Cluster performance metrics

Cluster metrics monitor cluster performance at a high level. Cluster metrics are aggregated across all nodes in the cluster. OpsCenter tracks a number of cluster-wide metrics for read performance, write performance, memory, and capacity. Watching for variations in cluster performance can signal potential performance issues that might require further investigation. For general performance monitoring, watch for spikes in read and write latency, along with an accumulation of pending operations. Drilling down on high-demand column families can further pinpoint the source of performance issues with an application.

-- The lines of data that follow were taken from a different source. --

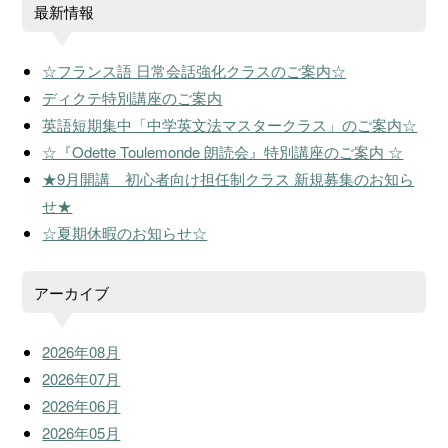
最新情報
☆フランス語 日常会話強化クラスのご案内☆
ディクテ特別講座のご案内
英語短期集中「中学英文法マスタークラス」のご案内☆
☆『Odette Toulemonde 朗読会』特別講座のご案内 ☆
★9月開講 初心者向け担任制クラス 新規募集のお知ら
せ★
☆夏期休暇のお知らせ☆
アーカイブ
2026年08月
2026年07月
2026年06月
2026年05月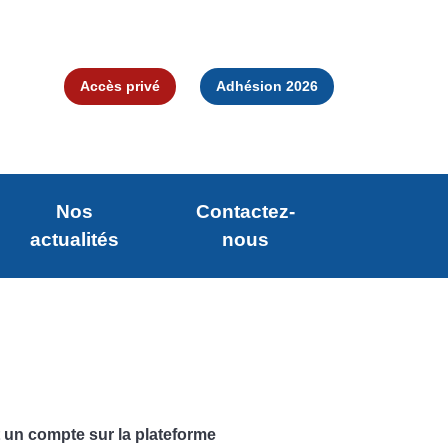
Accès privé
Adhésion 2026
Nos
Contactez-
actualités
nous
 un compte sur la plateforme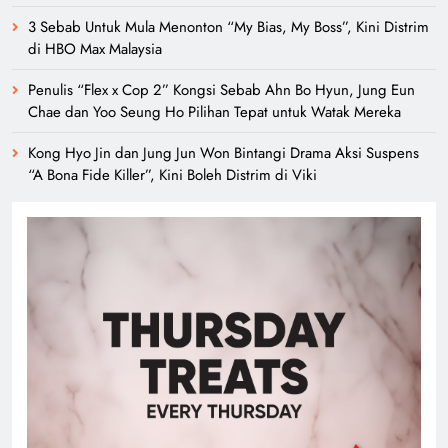
3 Sebab Untuk Mula Menonton “My Bias, My Boss”, Kini Distrim
di HBO Max Malaysia
Penulis “Flex x Cop 2” Kongsi Sebab Ahn Bo Hyun, Jung Eun
Chae dan Yoo Seung Ho Pilihan Tepat untuk Watak Mereka
Kong Hyo Jin dan Jung Jun Won Bintangi Drama Aksi Suspens
“A Bona Fide Killer”, Kini Boleh Distrim di Viki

Cassandra JVM memory usage: The average amount of Java heap memory (in megabytes) being used by Cassandra processes. Cassandra opens the JVM with a heap size that is half of available system memory by default, which still allows an optimal amount of memory remaining for the OS disk cache. You may need to increase the amount of heap memory if you have increased column family memtable or cache sizes and are getting out-of-memory errors. If you monitor Cassandra Java processes with an OS tool such as top, you may notice the total amount of memory in use exceeds the maximum amount specified for the Java heap. This is because Java allocates memory for other things besides the heap. It is not unusual for the total memory consumption of the JVM to exceed the maximum value of heap memory.

Write Requests: The number of write requests per second on the coordinator nodes, analogous to client writes. Monitoring the number of requests over a given time period reveals system write workload and usage patterns.

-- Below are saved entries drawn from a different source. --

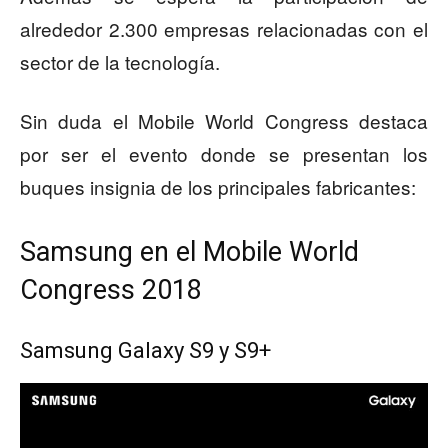
alrededor 2.300 empresas relacionadas con el
sector de la tecnología.
Sin duda el Mobile World Congress destaca
por ser el evento donde se presentan los
buques insignia de los principales fabricantes:
Samsung en el Mobile World
Congress 2018
Samsung Galaxy S9 y S9+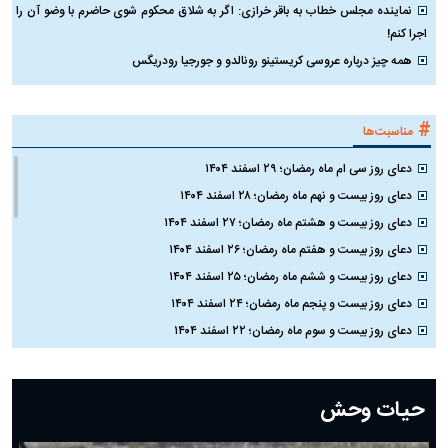
نماینده مجلس خطاب به باقر خرازی: اگر به شلاق محکوم شوی حاضرم با وضو آن را
اجرا کنم!
همه چیز درباره عروسی کریستینو رونالدو و جورجیا رودریگس
#
مناسبت‌ها
دعای روز سی ام ماه رمضان؛ ۲۹ اسفند ۱۴۰۴
دعای روز بیست و نهم ماه رمضان؛ ۲۸ اسفند ۱۴۰۴
دعای روز بیست و هشتم ماه رمضان؛ ۲۷ اسفند ۱۴۰۴
دعای روز بیست و هفتم ماه رمضان؛ ۲۶ اسفند ۱۴۰۴
دعای روز بیست و ششم ماه رمضان؛ ۲۵ اسفند ۱۴۰۴
دعای روز بیست و پنجم ماه رمضان؛ ۲۴ اسفند ۱۴۰۴
دعای روز بیست و سوم ماه رمضان؛ ۲۲ اسفند ۱۴۰۴
دعای روز بیست و دوم ماه رمضان؛ ۲۱ اسفند ۱۴۰۴
دعای روز بیستم ماه رمضان؛ ۱۹ اسفند ۱۴۰۴
حیات وحش
دعای روز هشتم ماه مبارک رمضان؛ ۷ اسفند ماه ۱۴۰۴
دعای روز هفتم ماه رمضان؛ ۶ اسفند ۱۴۰۴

Write Request Latency: The average response times (in milliseconds) of a client write. The time period starts when a node receives a client write request, and ends when the node responds back to the client. Depending on consistency level and replication factor, this may include the network latency from writing to the replicas.

Read Requests: The number of read requests per second on the coordinator nodes, analogous to client reads. Monitoring the number of requests over a given time period reveals system read workload and usage patterns.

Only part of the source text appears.